For this case the indicator learned both the activation of the right indicator after the handle bar was tipped up and the left activation when tipping down. Both caused a new indication cycle to start. Notably, here the timing was learned nearly exact, e.g. it is plausible that after tipping up the indicator starts 0.017 seconds later and stops indication after around 1.7 seconds (\(S_{state}\) 2) and confirms this at around 2.6 seconds in \(S_{cycle}\) 2 with the no indication signal. In practice, this approach allows an expert to first, directly understand the prevalent system behaviors (e.g. for fault diagnosis) and to second, deduce potential specifications in state and time in an automated manner. This is, as snapshots of process variants of MSSs can be compactly represented as outcomes of learned TSCBNs.

In the future this opens up further applications, such as in prediction tasks, e.g. when setting observed initial states of the multidimensional indicator state as evidence in the network and reading of Maximum Aposteriori Hypothesis (MAP) estimates or likely paths, as in BaySpec, from the network.

7 Conclusion

We introduced TSCBNs as an effective way to model MSSs, as well as structure and parameter learning approaches for this model. In an extensive evaluation we showed that the proposed approaches improve the state of the art.

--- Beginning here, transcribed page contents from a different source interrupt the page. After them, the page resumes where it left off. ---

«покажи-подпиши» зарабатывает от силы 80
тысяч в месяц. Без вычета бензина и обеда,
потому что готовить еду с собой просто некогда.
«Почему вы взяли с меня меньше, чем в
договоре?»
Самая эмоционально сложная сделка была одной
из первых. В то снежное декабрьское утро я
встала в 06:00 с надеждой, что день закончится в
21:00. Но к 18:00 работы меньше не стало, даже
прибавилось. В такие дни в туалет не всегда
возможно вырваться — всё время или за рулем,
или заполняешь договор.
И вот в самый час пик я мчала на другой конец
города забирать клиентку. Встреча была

Future work With the introduced model several applications for temporal diagnosis and prediction, such as anomaly detection or deduction of test cases, become available. However, for this specialized inference algorithms need to be developed, e.g. as TSCBNs represent observed processes, setting evidence of subparts of it and inspection of unlikely outcomes resulting from it allows to identify anomalies and to draw conclusions for diagnosis. Also, unlikely paths could be searched for. In the same way, given evidence conclusions about most likely successive outcomes can be used for prediction. Future work includes approaches that allow to infer such anomalies from TSCBNs and to predict processes in state and time. Further directions include the extraction of multidimensional specifications and the application of those on TSCBNs for verification. Mrowca et al. (2019) one dimensional specifications are extracted by transforming TSCBNs into a mining graph, where most probable paths can be deduced as specifications. Lastly, advanced statistics could be extracted from TSCBNs. Often the usage of a system guides the design of the product, i.e. in which states and under which conditions and in which order a system is used. This can also be modeled with TSCBNs and allows to deduce temporal statistics, e.g. the most probable orders of usage.

Further, we introduced EM, VI and MLE-R as parameter estimation approaches. Those can be further improved in terms of scalability by developing efficient implementations for GPU based computations.

TrieDiscover grows in complexity and thus, in runtime when the number of TVs is increased. This is mainly due to the effort of minimization of the trie. Minimizing the trie is done to enable a lossless compression of the found sequences. Thus, future work might replace this step with a lossy compression of the event sequences which we expect to improve the run time of TrieDiscover significantly. Lastly, most modeling approaches focus on either modeling state sequences, continuous data (Hallac et al. 2017; Nodelman et al. 2002) or discrete events (Galán et al. 2002), while it would be interesting to model interdependence between all three temporal types combined in order to capture dependence of states on evolving events and time-series. Although, the proposed approaches already provide good scalability for models of up to about 50 nodes, this needs still to be improved. This can e.g. be achieved by using lossy SD approaches or by adding more constraints to the BN.